現在までのところ、工業的規模でのグルコン酸の生産は、発酵法を用いて行われたいる。例えばアスペルギルス(Aspergillus)又はグルコノバクテロ(Gluconobacter)種のような選択された微生物は、少なくとも空気供給、pH調節及び温度調節を備えた発酵槽の中で増殖する。この微生物の良好な増殖、及びグルコースをグルコン酸/グルコン酸塩に転化することが可能な酵素複合体の最善の開発のために、最適条件が選択されている。増殖相の最後に、グルコース溶液を発酵ブロスに添加し、曝気を継続する。このグルコースは、前記酵素複合体により、グルコン酸へと転化される。通常このpHは、アルカリの添加によって調節され、この場合は、グルコン酸の大部分が、グルコン酸塩として存在するであろう。

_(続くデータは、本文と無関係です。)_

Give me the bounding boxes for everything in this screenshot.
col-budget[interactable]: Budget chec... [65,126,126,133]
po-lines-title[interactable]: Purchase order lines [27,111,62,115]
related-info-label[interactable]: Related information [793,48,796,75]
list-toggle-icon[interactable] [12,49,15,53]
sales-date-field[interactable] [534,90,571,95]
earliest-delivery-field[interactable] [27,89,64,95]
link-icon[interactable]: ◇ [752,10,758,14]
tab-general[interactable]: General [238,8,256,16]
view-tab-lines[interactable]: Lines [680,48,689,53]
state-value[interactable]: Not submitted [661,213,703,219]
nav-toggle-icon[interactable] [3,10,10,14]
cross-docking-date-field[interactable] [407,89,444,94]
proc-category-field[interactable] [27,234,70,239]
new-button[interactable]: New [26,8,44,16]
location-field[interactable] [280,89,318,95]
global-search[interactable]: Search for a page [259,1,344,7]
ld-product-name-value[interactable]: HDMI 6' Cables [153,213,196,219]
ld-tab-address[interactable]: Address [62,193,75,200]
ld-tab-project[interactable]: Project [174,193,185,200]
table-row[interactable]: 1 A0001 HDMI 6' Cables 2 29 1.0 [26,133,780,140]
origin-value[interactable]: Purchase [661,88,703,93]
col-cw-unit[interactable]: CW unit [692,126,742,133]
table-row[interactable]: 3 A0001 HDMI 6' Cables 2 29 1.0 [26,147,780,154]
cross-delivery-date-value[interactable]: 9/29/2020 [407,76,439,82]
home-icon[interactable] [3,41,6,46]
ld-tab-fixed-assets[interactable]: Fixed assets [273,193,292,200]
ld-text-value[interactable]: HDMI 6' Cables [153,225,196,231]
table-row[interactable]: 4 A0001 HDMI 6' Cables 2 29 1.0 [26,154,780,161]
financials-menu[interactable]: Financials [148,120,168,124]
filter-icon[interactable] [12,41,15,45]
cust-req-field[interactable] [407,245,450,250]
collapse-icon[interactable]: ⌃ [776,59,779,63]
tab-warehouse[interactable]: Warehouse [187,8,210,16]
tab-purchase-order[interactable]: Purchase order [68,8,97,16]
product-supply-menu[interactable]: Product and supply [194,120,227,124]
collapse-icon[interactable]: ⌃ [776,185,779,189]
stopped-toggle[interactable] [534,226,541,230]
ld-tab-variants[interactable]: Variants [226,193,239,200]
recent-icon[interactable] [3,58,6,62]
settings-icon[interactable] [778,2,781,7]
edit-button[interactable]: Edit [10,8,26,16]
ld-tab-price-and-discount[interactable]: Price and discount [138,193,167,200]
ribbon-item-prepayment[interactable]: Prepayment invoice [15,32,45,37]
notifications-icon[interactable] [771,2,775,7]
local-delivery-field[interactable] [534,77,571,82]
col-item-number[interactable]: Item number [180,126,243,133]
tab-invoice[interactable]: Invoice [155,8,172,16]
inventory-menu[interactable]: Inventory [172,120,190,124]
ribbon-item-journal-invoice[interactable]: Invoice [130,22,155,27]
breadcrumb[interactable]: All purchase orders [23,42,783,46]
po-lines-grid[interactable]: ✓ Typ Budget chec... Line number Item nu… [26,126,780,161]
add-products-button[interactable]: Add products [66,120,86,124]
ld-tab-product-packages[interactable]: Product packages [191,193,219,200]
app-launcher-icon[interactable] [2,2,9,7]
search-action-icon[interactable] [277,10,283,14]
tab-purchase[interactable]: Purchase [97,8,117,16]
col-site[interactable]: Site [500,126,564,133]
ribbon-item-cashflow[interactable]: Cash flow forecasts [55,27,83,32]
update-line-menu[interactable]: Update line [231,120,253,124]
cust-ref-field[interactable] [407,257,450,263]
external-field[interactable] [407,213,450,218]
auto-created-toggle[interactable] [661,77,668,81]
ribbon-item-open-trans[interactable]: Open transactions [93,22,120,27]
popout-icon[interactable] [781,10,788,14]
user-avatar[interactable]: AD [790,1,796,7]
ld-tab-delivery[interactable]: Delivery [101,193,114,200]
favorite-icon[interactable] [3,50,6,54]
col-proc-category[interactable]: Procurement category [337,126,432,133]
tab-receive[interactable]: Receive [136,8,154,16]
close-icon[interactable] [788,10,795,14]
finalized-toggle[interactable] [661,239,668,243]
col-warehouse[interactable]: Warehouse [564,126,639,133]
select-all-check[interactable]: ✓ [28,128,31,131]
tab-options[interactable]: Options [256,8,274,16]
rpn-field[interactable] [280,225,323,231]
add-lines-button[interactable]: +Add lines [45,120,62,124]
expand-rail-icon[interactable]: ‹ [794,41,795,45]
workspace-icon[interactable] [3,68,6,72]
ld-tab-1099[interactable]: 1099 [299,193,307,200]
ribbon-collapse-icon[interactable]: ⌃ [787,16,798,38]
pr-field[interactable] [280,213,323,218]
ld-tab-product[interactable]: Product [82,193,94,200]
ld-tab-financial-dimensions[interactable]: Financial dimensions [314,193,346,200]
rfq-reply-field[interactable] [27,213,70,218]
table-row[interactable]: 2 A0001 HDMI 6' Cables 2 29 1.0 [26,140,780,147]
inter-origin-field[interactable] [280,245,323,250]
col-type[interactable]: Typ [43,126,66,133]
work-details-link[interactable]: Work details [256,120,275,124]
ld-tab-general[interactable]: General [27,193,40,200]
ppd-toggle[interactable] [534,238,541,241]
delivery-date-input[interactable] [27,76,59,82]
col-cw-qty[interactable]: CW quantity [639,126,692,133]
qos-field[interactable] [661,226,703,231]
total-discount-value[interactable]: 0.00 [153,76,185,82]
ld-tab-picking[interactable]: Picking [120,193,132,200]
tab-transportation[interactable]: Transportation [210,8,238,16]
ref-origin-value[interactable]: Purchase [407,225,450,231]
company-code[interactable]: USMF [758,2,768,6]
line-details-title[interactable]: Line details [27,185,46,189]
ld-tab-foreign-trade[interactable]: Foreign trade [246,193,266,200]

真菌において、グルコースは、グルコースオキシダーゼ(Gox)及びカタラーゼからなる酵素複合体により、グルコン酸へと転換される。グルコースオキシダーゼは、下記反応を触媒する:
グルコース+O2→グルコノラクトン+H2O2
この過酸化水素は、その後カタラーゼにより分解する:
H2O2→H2O+1/2 O2
グルコノラクトンのグルコン酸への転化は、酵素グルコノラクトナーゼによって、触媒されるが、自然発生的にも生じる:
グルコノラクトン+H2O→グルコン酸
従って、全体として下記の反応を生じる:
グルコース+1/2 O2→グルコン酸。
前述の酵素複合体であるグルコースオキシダーゼ/カタラーゼは、例えばアスペルギルス及びペニシリウム種に属する、いくつかの微生物に依存する。更にアセトバクテロ及びグルコノバクテロのような細菌は、グルコースをグルコン酸へと転化することができるが、この細菌は、さまざまな機序を用い:グルコノバクテロ・オキシダンスは、過酸化水素を発生することなくグルコースをグルコノラクトンに転化する、2種のグルコースデヒドロゲナーゼを含んでいる。この場合、グルコン酸生産の工業的方法は、発酵法において、ほとんど排他的に選択された菌株であるアスペルギルス・ニゲル(niger)又はグルコノバクテロ・オキシダンスを使用する。
前記酵素グルコースオキシダーゼ及びカタラーゼは、かなりよく特徴づけられている。A.ニゲルのグルコースオキシダーゼは、分子量約150キロダルトンの糖タンパク質であり、かつフラビンアデニンジヌクレオチド(FAD)の補欠分子族を有し;この酵素は、pH4〜7で活性があり、pH5.5で最適の活性を示し;この酵素は、温度20〜40℃で最適活性があり;その等電点は、約4.2で;グルコースに対するKmは、27℃で0.1Mで、かつ酵素に対するKmは0.48mMである。A.ニゲルのカタラーゼは、分子量が250キロダルトンであり;この酵素は、pH2〜7で活性があり;最適温度は25℃で;この等電点は、約5.4であり;過酸化水素に対するKmは、約1.1M又は約37g/リットルである。これは、酵素カタラーゼのその基質に対する親和性が低いことを意味している。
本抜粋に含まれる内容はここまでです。